SAN FRANCISCO (KRON) — Starting on September 11, Bay Area Rapid Transit will have a new service plan streamlining with riders’ post-pandemic commute patterns. BART’s goal is to make public transit more attractive and efficient after ridership numbers plummeted in recent years.

One of the biggest changes includes more service on nights and weekends without 30-minute wait times. “No BART rider will wait more than 20 minutes for a scheduled train, no matter what hour of the day, or day of the week,” BART officials wrote.

Service on the busiest weekday line, the Yellow Line, is increasing so that trains arrive every 10 minutes from Pittsburg/Bay Point.

Only the newest trains, dubbed “Fleet of the Future,” will run for the base schedule. Old trains, known as “Legacy Trains,” will retire. BART Chief Communications Officer Alicia Trost said “Fleet of the Future” trains are cleaner, have better surveillance cameras, and are more efficient than the old trains.

BART provided examples of what its new service schedule means for riders:

  • People who live near Pittsburg, Concord, Walnut Creek, and Lafayette along parts of Highways 4, 680, and 24, will have 10-minute BART service to San Francisco, Berkeley, and Richmond until 9 p.m. on weekdays.
  • People who live near Milpitas, Fremont, Union City, and other areas near Highway 880 will have 10-minute BART service to San Francisco until 9 p.m.
  • On weekends until 9 pm, the Richmond Line (Richmond – MacArthur) and the Berryessa Line (Lake Merritt – Berryessa) will have trains every 10 minutes that will get you to San Francisco.

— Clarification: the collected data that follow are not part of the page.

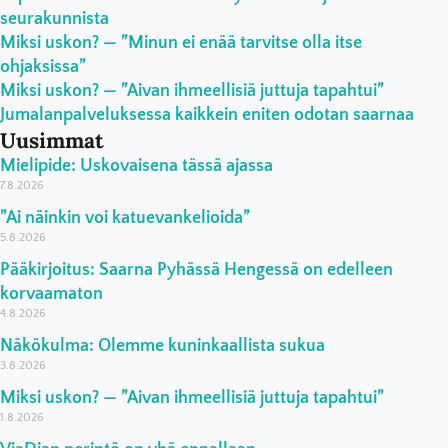
seurakunnista
Miksi uskon? — ”Minun ei enää tarvitse olla itse
ohjaksissa”
Miksi uskon? — ”Aivan ihmeellisiä juttuja tapahtui”
Jumalanpalveluksessa kaikkein eniten odotan saarnaa
Uusimmat
Mielipide: Uskovaisena tässä ajassa
7.8.2026
”Ai näinkin voi katuevankelioida”
5.8.2026
Pääkirjoitus: Saarna Pyhässä Hengessä on edelleen
korvaamaton
4.8.2026
Näkökulma: Olemme kuninkaallista sukua
3.8.2026
Miksi uskon? — ”Aivan ihmeellisiä juttuja tapahtui”
1.8.2026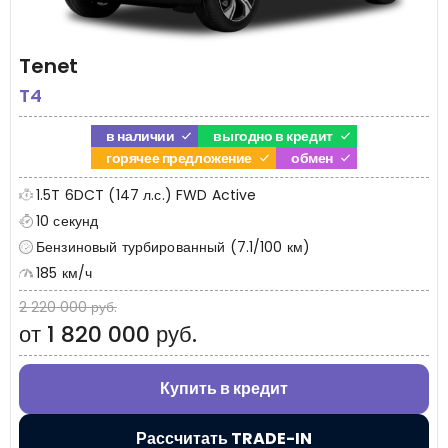
Tenet
T4
в наличии
выгодно в кредит
горячее предложение
обмен
1.5T 6DCT (147 л.с.) FWD Active
10 секунд
Бензиновый турбированный (7.1/100 км)
185 км/ч
2 220 000 руб.
от 1 820 000 руб.
Купить в кредит
Рассчитать TRADE-IN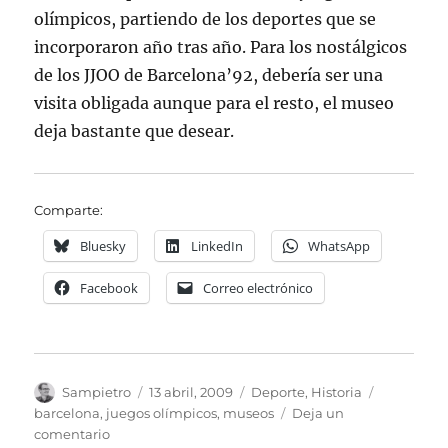
olímpicos, partiendo de los deportes que se
incorporaron año tras año. Para los nostálgicos
de los JJOO de Barcelona’92, debería ser una
visita obligada aunque para el resto, el museo
deja bastante que desear.
Comparte:
Bluesky
LinkedIn
WhatsApp
Facebook
Correo electrónico
Autor
Publicado
Categorías
Etiquetas
Sampietro
13 abril, 2009
Deporte
,
Historia
el
barcelona
,
juegos olímpicos
,
museos
Deja un
en
comentario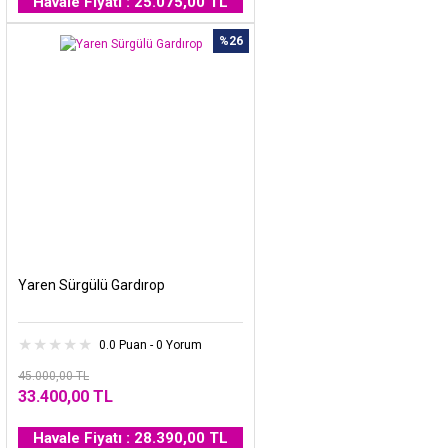
Havale Fiyatı : 25.075,00 TL
%26
Yaren Sürgülü Gardırop
0.0 Puan - 0 Yorum
45.000,00 TL
33.400,00 TL
Havale Fiyatı : 28.390,00 TL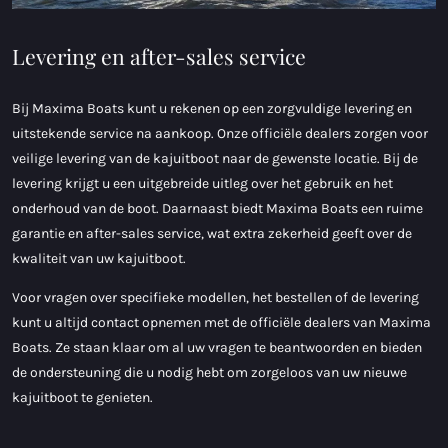
Levering en after-sales service
Bij Maxima Boats kunt u rekenen op een zorgvuldige levering en
uitstekende service na aankoop. Onze officiële dealers zorgen voor
veilige levering van de kajuitboot naar de gewenste locatie. Bij de
levering krijgt u een uitgebreide uitleg over het gebruik en het
onderhoud van de boot. Daarnaast biedt Maxima Boats een ruime
garantie en after-sales service, wat extra zekerheid geeft over de
kwaliteit van uw kajuitboot.
Voor vragen over specifieke modellen, het bestellen of de levering
kunt u altijd contact opnemen met de officiële dealers van Maxima
Boats. Ze staan klaar om al uw vragen te beantwoorden en bieden
de ondersteuning die u nodig hebt om zorgeloos van uw nieuwe
kajuitboot te genieten.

Prior to the pandemic, BART served 405,000 trips on an average weekday. Today, BART is still struggling with unprecedented ridership pattern changes, partially due to remote work trends around the Bay Area.

BART General Manager Bob Powers is asking Bay Area residents to give trains a second chance. Powers said, “If you haven’t tried BART in the last few months, I encourage you to ditch your car for the day. We’ve made many improvements. We’ve made a commitment to a cleaner, safer ride that guarantees BART remains the safest way to travel.”

The Bay Area Council recently conducted interviews with 1,000 people from around the Bay Area and found 49 percent had a negative opinion about BART. The survey found that safety concerns were the primary reasons why people didn’t want to ride. Only 17% felt safe on the trains, and only 16% described the transit system as clean.

BART officials said female riders expressed feeling unsafe when cars are empty. In a move to enhance safety, trains will run shorter with fewer cars. Taller, stronger fare gates are being installed to deter fare evaders from hitching free rides. The transit agency is also doubling its police officer presence systemwide with more officers riding on trains.

BART’s new service schedule can be viewed and downloaded above.

The heavy-rail public transit system connects five counties — San Francisco, San Mateo, Alameda, Contra Costa, and Santa Clara — with 131 miles of track and 50 stations.